I know most of it isn’t really about me.

But I am still…ME.

(Plus, I think it might partially be about me. Because aren’t I the only person I CAN control???)

So, I’m wondering what I’m supposed to do?

About this life???

About this pandemic???

About my kids’ school year???

About my part???

About…ALL of it???

If I had my way, I’d throw a blanket over the whole thing. Wrap it up. Snuggle it on the couch. Hum a few songs…maybe Amazing Grace. Then I’d bake some warm banana bread. Or chocolate chip cookies. And encourage all the world’s collective pain to go outside for a turn on the swings. Get some sunshine!

Isn’t that stupid???

But that’s how I solve pain.

I JUST CAN’T SOLVE THIS PAIN!!!

There’s too much going on.

It all feels too big. Too ingrained. Too widespread. Too enormous.

How do I fix it, God????

What can I possibly do?

And why in the world does everyone and everything have to hurt SO VERY MUCH???

ALL THE TIME??

My heart is broken.

I wish I could fix the whole world.

(Also, this teeny part of me wants to return to my normal state of ignorant bliss.)

But actually??

I’m just so angry.

I’m angry at this situation.

I’m angry at people’s responses.

I’m angry at all the pain and, well, all this anger surrounding me.

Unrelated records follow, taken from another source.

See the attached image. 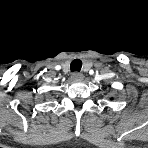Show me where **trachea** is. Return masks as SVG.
<instances>
[{"instance_id":"1","label":"trachea","mask_w":148,"mask_h":148,"mask_svg":"<svg viewBox=\"0 0 148 148\" xmlns=\"http://www.w3.org/2000/svg\"><path fill=\"white\" fill-rule=\"evenodd\" d=\"M70 68L72 72H79L82 68V61L80 59H75L71 62Z\"/></svg>"}]
</instances>
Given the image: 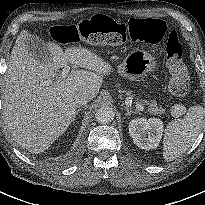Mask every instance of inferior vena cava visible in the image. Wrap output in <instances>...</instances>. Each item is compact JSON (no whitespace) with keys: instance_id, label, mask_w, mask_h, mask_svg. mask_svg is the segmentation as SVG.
Listing matches in <instances>:
<instances>
[{"instance_id":"obj_1","label":"inferior vena cava","mask_w":205,"mask_h":205,"mask_svg":"<svg viewBox=\"0 0 205 205\" xmlns=\"http://www.w3.org/2000/svg\"><path fill=\"white\" fill-rule=\"evenodd\" d=\"M92 99V96L87 92L78 93L75 96V103L78 106L87 104Z\"/></svg>"}]
</instances>
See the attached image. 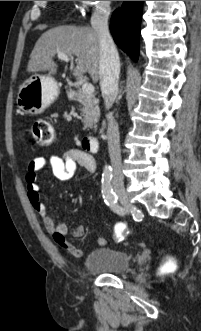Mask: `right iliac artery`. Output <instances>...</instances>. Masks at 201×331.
I'll use <instances>...</instances> for the list:
<instances>
[{"instance_id":"1","label":"right iliac artery","mask_w":201,"mask_h":331,"mask_svg":"<svg viewBox=\"0 0 201 331\" xmlns=\"http://www.w3.org/2000/svg\"><path fill=\"white\" fill-rule=\"evenodd\" d=\"M112 169L105 167L102 174V196L105 203L117 214L124 215L125 209L118 204V198L111 187Z\"/></svg>"}]
</instances>
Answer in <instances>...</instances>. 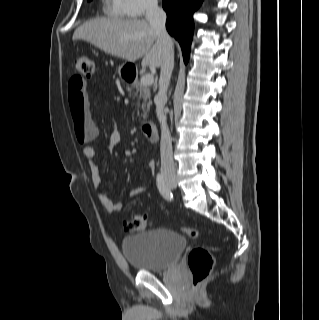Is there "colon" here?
Here are the masks:
<instances>
[{
	"label": "colon",
	"instance_id": "1",
	"mask_svg": "<svg viewBox=\"0 0 319 320\" xmlns=\"http://www.w3.org/2000/svg\"><path fill=\"white\" fill-rule=\"evenodd\" d=\"M73 70L77 77L90 79L95 72V62L90 56L82 55L73 60ZM75 136L79 143H87L95 137L94 129L82 113L72 116ZM149 225V218L145 215L132 214L125 220V228L129 232H139ZM182 233L190 238H197L199 231L194 228H182ZM187 265L192 276L193 286H199L212 272L214 258L204 247L193 248L187 257Z\"/></svg>",
	"mask_w": 319,
	"mask_h": 320
}]
</instances>
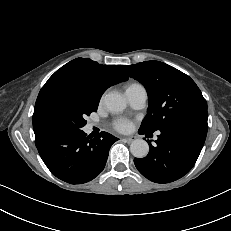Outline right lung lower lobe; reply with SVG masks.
<instances>
[{"label":"right lung lower lobe","mask_w":231,"mask_h":231,"mask_svg":"<svg viewBox=\"0 0 231 231\" xmlns=\"http://www.w3.org/2000/svg\"><path fill=\"white\" fill-rule=\"evenodd\" d=\"M117 140L107 132L92 139L82 130L51 137L35 135L36 147L47 168L70 184L86 183L98 176Z\"/></svg>","instance_id":"98d812e1"}]
</instances>
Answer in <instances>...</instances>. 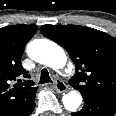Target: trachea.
Instances as JSON below:
<instances>
[{
  "mask_svg": "<svg viewBox=\"0 0 116 116\" xmlns=\"http://www.w3.org/2000/svg\"><path fill=\"white\" fill-rule=\"evenodd\" d=\"M50 82H52V80L49 76V72L47 71V69H43L41 71L39 84L50 83Z\"/></svg>",
  "mask_w": 116,
  "mask_h": 116,
  "instance_id": "obj_1",
  "label": "trachea"
}]
</instances>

And mostly I’m just angry…

At MYSELF!

Because how have I lived to be 40 years old? And I’m still not sure what to DO?? How have I largely managed to ignore the pain of the world…until now???

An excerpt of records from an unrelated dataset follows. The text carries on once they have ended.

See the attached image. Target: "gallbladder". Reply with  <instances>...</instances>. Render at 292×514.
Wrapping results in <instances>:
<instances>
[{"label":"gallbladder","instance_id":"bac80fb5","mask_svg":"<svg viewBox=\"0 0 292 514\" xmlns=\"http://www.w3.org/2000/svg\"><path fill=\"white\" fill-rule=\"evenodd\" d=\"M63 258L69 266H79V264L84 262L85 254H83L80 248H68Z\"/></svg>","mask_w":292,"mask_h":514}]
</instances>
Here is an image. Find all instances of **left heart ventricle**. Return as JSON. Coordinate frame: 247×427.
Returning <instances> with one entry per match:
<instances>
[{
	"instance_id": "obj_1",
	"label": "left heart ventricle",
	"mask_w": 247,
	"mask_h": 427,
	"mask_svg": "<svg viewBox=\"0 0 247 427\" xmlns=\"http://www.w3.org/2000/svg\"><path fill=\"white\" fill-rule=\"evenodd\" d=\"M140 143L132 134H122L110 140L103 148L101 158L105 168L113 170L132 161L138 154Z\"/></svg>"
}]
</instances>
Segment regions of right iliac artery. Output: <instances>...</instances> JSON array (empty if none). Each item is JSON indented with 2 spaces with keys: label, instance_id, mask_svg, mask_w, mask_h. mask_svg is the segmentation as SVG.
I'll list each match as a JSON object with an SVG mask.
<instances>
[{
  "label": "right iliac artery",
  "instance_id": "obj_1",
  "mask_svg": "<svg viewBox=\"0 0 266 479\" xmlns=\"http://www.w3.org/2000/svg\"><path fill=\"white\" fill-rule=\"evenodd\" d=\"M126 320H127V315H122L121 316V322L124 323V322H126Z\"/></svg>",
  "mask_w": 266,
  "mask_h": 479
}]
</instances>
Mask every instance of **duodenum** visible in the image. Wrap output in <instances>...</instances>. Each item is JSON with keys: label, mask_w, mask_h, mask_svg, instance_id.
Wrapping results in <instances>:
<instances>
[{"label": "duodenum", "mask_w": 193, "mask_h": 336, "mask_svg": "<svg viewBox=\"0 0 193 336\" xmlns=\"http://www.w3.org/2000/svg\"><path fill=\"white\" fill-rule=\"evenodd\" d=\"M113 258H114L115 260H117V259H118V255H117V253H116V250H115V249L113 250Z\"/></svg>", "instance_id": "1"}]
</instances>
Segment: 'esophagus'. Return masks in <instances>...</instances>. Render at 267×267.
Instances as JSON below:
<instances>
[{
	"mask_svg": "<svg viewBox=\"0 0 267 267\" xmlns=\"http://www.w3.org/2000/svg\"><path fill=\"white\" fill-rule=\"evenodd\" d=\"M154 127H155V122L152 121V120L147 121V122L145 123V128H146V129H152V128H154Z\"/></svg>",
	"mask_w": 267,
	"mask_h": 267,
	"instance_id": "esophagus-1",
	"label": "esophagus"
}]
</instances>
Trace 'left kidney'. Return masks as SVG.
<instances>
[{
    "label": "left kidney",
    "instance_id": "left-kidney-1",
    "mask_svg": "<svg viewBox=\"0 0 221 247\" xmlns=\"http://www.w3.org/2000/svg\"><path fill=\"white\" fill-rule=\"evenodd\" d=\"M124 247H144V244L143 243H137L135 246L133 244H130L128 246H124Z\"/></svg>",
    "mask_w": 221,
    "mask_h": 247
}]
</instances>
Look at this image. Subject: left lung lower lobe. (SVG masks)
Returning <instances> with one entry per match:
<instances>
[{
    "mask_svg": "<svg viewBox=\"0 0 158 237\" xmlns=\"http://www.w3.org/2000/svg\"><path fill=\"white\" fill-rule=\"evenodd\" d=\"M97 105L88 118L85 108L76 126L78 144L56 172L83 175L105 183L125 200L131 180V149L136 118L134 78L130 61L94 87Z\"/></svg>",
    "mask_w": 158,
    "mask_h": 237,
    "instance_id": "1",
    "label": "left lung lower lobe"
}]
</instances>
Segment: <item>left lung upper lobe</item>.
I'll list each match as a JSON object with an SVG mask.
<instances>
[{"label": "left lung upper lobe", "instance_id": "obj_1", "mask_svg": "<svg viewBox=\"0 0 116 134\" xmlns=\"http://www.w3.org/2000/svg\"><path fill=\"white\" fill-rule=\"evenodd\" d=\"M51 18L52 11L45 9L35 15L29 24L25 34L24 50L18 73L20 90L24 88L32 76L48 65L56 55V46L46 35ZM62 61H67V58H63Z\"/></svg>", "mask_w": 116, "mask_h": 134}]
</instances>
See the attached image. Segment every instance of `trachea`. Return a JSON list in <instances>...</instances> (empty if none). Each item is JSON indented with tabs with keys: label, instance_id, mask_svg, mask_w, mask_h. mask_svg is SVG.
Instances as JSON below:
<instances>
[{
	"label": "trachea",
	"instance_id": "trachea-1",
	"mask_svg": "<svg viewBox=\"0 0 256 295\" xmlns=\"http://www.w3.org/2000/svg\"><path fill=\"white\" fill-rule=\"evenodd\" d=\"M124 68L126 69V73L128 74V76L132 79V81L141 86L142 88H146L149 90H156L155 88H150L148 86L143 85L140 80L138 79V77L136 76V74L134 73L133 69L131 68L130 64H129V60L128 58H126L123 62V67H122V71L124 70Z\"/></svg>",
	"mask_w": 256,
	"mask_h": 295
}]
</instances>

How have I walked around my whole life as a mostly nice person but also mostly thinking about my house or my clothes or my waistline or Pinterest recipes or what my friends think or what best serves ME???

How have I been so selfish???

God. I don’t want that anymore.

I can’t be that person anymore. Not for one more day.

I LONG for a deeper life.

A truer life.

A more beautiful life.

So, what exactly am I supposed to DO now?

Is there something I can DO, God??

About ANY of this??

Will You please tell me what to DO???

GOD: Honey, stop talking so much. Just breathe and listen, sweetheart. Trust ME.